August and Celeste don’t settle for weather, though. They end up having sex, having a baby, and there are complications as a result of their consanguinity. The second part of Journey into Space follows the first few years of baby Orphan’s childhood, letting us see how the small ship (and the people back on Earth) react to news of August and Celeste’s incest and try to punish the two accordingly. As the book goes on, Orphan becomes a singularity, a presence that simultaneously destabilizes yet unites the crew as it faces numerous setbacks. Ultimately, the crew aboard this ship engages in an atavistic retreat into sex, religion, and nihilism in an attempt to combat the oppressive sense of loneliness and futility that has taken over their mission.
On one level, the regression of humanity modelled in the crew of the Armenia is sickly fascinating. It’s a kind of cautionary tale: despite our hubris and technology, we are not all that advanced. It’s also a reminder that we are fragile, as a species. We depend on the Earth to keep us alive—space travel is a difficult, all but untenable endeavour with an ambiguous endgame, if any. Generation ships are perhaps a practical but not realistic method of surmounting the obstacles to interstellar travel. The major challenge of generation ships, according to Journey into Space, is that you can take the human out of the planet, but you can’t take the planet out of the human. It all begins when August and Celeste become obssessed with describing Earth, and I can’t really blame them.
It’s an interesting tangent to the nature-versus-nurture discussion. One can certainly socialize a human being to become accustomed to a particular environment. My life in Canada, or now in the UK, is very different from someone who lives in Ecuador or rural China. Transposed, I would be very hard-pressed to feel like my situation is “normal”. So, to some extent, one’s nurturing influences one’s ability to operate in a particular environment.

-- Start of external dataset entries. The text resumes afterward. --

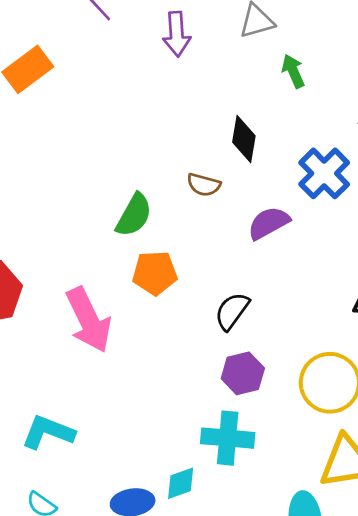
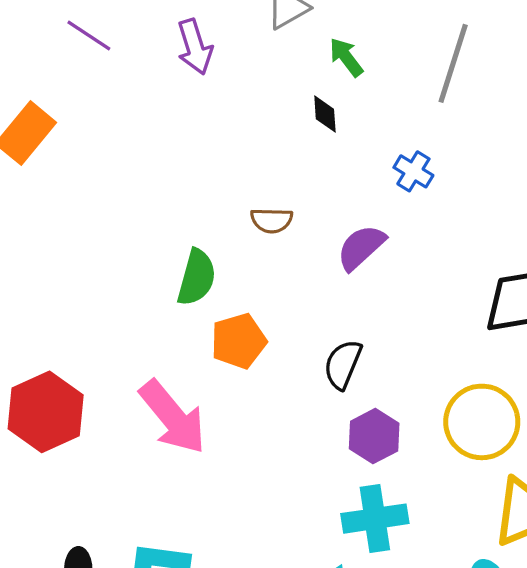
black diamond: (244, 139) -> (325, 114), moved, size x0.7
blue cross: (324, 173) -> (413, 171), size x0.6

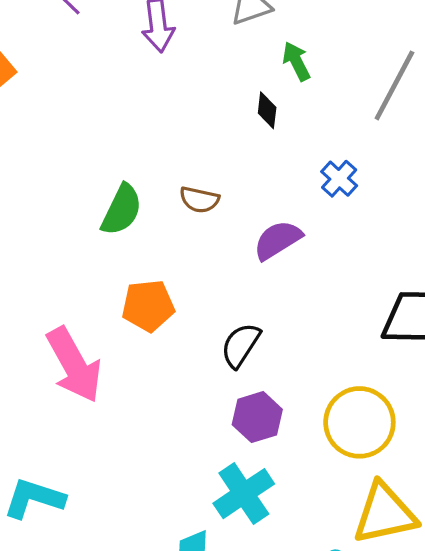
green semicircle: (197, 277) -> (122, 210), moved
cyan cross: (375, 519) -> (244, 494), turned -36

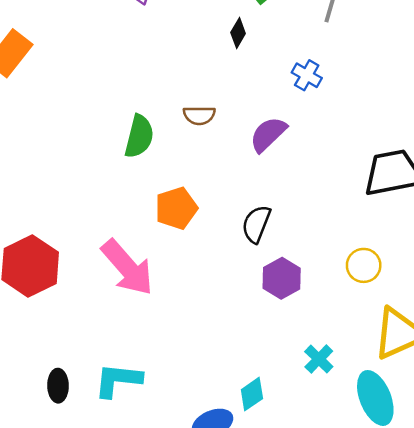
black diamond: (267, 110) -> (238, 33), turned 36
yellow circle: (359, 422) -> (364, 265), size x0.6
cyan cross: (244, 494) -> (319, 359), moved, size x0.6

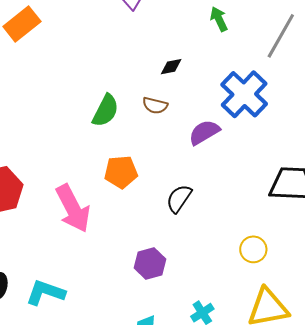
black diamond: (238, 33) -> (171, 67), moved, turned 35
blue cross: (307, 75) -> (244, 94), size x2.0
purple hexagon: (282, 278) -> (150, 264), moved

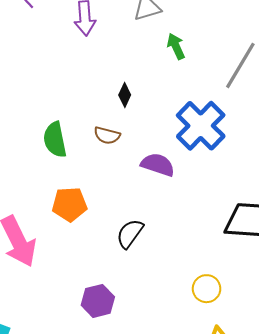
black diamond: (171, 67) -> (125, 95), turned -55
green semicircle: (106, 111) -> (55, 140), turned 140
purple semicircle: (204, 132) -> (158, 165), turned 48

Nevertheless, it seems like our versatility exists within a range of parameters, and that range is pre-programmed for “planet”. Kilometre-long ships just don’t cut it.

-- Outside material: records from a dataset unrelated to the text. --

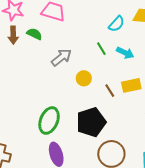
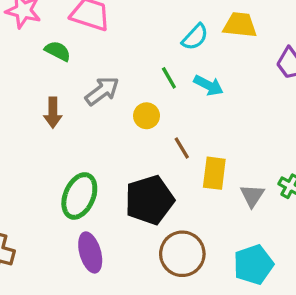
brown arrow: (13, 35) -> (53, 113), moved
yellow circle: (84, 78) -> (147, 116), moved
yellow rectangle: (131, 85) -> (214, 173), moved, turned -72

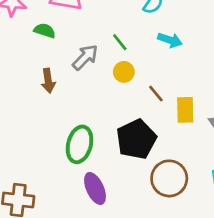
green line: (169, 78) -> (120, 42), moved

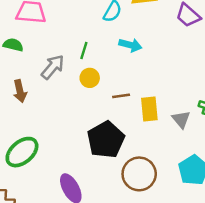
green line: (120, 42) -> (84, 51), turned 60
brown line: (156, 94) -> (121, 96), turned -54
green ellipse: (80, 144) -> (22, 152), moved, turned 40

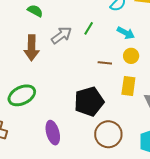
yellow circle: (90, 78) -> (131, 56), moved
brown arrow: (20, 91) -> (32, 48), size x1.4
brown line: (121, 96) -> (105, 63), moved

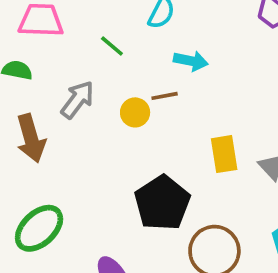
green line: (89, 28) -> (112, 46), moved, turned -64
yellow circle: (131, 56) -> (135, 112), moved
brown line: (105, 63) -> (165, 96), moved

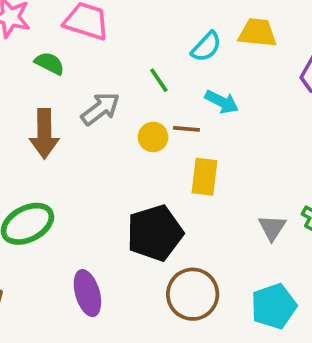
green line: (112, 46) -> (159, 80), moved
yellow rectangle: (224, 154) -> (205, 177), moved

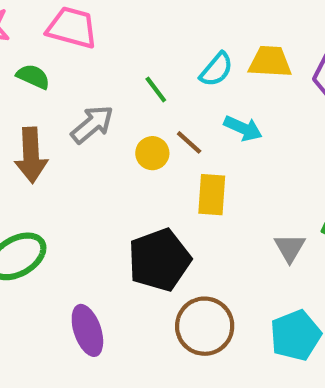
yellow trapezoid: (257, 33) -> (270, 62), moved
cyan semicircle: (206, 47) -> (216, 69), moved
cyan arrow: (222, 102) -> (243, 128), moved
brown line: (186, 129) -> (189, 142), turned 40

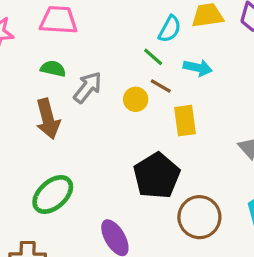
green semicircle: (33, 77) -> (53, 69), moved
green line: (156, 90) -> (153, 57), moved

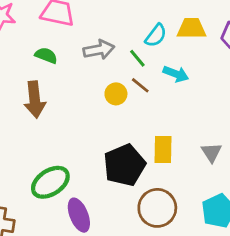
gray arrow: (88, 87) -> (99, 50), moved, turned 32
yellow rectangle: (185, 121) -> (163, 149), moved
green ellipse: (53, 194) -> (50, 182), moved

Litt makes some good stabs at the issues inherent in generation ships. Likewise, his exploration of failure modes of humanity is often fascinating. There is a certain satisfaction to watching the descent into madness. But his characters are little more than veneers over stock types—and he makes no secret of this. This is curious.
I hate showing off my genre snobbery, but Journey into Space reads like a literary fiction author intruding into science fiction. Litt grasps the generation ship motif as an effective setting for his tale. Genre fiction, particularly science fiction, often suffers complaints that its characters are thin and mostly stock, there only for the author to abuse as they explore the concept du jour. Literary fiction authors know better, of course; they are all about character. These conventional stereotypes would expect Litt to produce a deep, intense novel about a generation ship with multiple, detailed character sketches across all three generations. We get the opposite.

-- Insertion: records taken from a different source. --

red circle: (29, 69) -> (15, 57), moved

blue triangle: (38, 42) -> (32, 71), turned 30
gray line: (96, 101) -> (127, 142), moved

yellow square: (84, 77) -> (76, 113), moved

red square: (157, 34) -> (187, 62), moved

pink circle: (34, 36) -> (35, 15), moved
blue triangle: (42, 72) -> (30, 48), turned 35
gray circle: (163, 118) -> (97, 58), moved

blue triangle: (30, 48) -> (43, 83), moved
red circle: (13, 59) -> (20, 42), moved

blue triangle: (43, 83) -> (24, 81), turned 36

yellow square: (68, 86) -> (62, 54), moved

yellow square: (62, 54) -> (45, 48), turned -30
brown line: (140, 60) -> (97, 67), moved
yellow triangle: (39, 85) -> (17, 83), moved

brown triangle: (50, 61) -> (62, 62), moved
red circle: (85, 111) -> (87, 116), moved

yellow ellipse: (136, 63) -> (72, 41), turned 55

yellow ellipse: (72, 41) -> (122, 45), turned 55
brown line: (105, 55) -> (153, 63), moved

There is certainly something to be said for beautiful prose and memorable description. However, beautiful prose alone does not suffice for me. I also need characters who can make the story come alive. Three almost does this in the last act, with her incredible patience in learning how to make paper and ink. But it’s not quite enough. Journey into Space is a technically accomplished, well-written novel, but it isn’t all that satisfying as a story.